■ **Exercise directions**:
Exact repetition, pictures omitted: give every record below again.

■ **Saved data entries**:

####

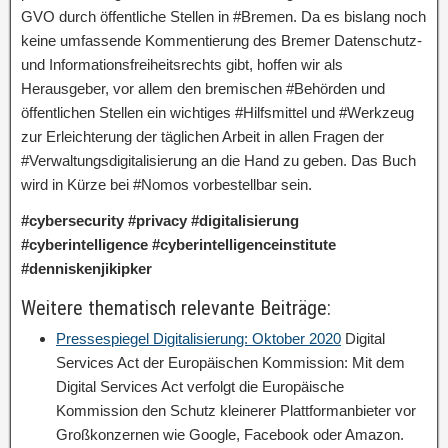
GVO durch öffentliche Stellen in #Bremen. Da es bislang noch
keine umfassende Kommentierung des Bremer Datenschutz-
und Informationsfreiheitsrechts gibt, hoffen wir als
Herausgeber, vor allem den bremischen #Behörden und
öffentlichen Stellen ein wichtiges #Hilfsmittel und #Werkzeug
zur Erleichterung der täglichen Arbeit in allen Fragen der
#Verwaltungsdigitalisierung an die Hand zu geben. Das Buch
wird in Kürze bei #Nomos vorbestellbar sein.
#cybersecurity #privacy #digitalisierung
#cyberintelligence #cyberintelligenceinstitute
#denniskenjikipker
Weitere thematisch relevante Beiträge:
Pressespiegel Digitalisierung: Oktober 2020
Digital
Services Act der Europäischen Kommission: Mit dem
Digital Services Act verfolgt die Europäische
Kommission den Schutz kleinerer Plattformanbieter vor
Großkonzernen wie Google, Facebook oder Amazon.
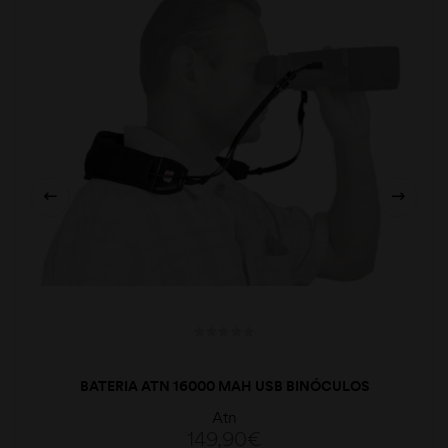
BATERIA ATN 16000 MAH USB BINÓCULOS
Atn
149,90
€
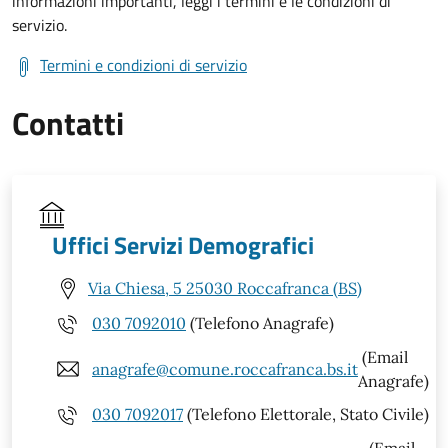
informazioni importanti, leggi i termini e le condizioni di
servizio.
Termini e condizioni di servizio
Contatti
Uffici Servizi Demografici
Via Chiesa, 5 25030 Roccafranca (BS)
030 7092010
(Telefono Anagrafe)
(Email
anagrafe@comune.roccafranca.bs.it
Anagrafe)
030 7092017
(Telefono Elettorale, Stato Civile)
(Email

####

■ **Exercise result**:
GVO durch öffentliche Stellen in #Bremen. Da es bislang noch
keine umfassende Kommentierung des Bremer Datenschutz-
und Informationsfreiheitsrechts gibt, hoffen wir als
Herausgeber, vor allem den bremischen #Behörden und
öffentlichen Stellen ein wichtiges #Hilfsmittel und #Werkzeug
zur Erleichterung der täglichen Arbeit in allen Fragen der
#Verwaltungsdigitalisierung an die Hand zu geben. Das Buch
wird in Kürze bei #Nomos vorbestellbar sein.
#cybersecurity #privacy #digitalisierung
#cyberintelligence #cyberintelligenceinstitute
#denniskenjikipker
Weitere thematisch relevante Beiträge:
Pressespiegel Digitalisierung: Oktober 2020
Digital
Services Act der Europäischen Kommission: Mit dem
Digital Services Act verfolgt die Europäische
Kommission den Schutz kleinerer Plattformanbieter vor
Großkonzernen wie Google, Facebook oder Amazon.
BATERIA ATN 16000 MAH USB BINÓCULOS
Atn
149,90
€
informazioni importanti, leggi i termini e le condizioni di
servizio.
Termini e condizioni di servizio
Contatti
Uffici Servizi Demografici
Via Chiesa, 5 25030 Roccafranca (BS)
030 7092010
(Telefono Anagrafe)
(Email
anagrafe@comune.roccafranca.bs.it
Anagrafe)
030 7092017
(Telefono Elettorale, Stato Civile)
(Email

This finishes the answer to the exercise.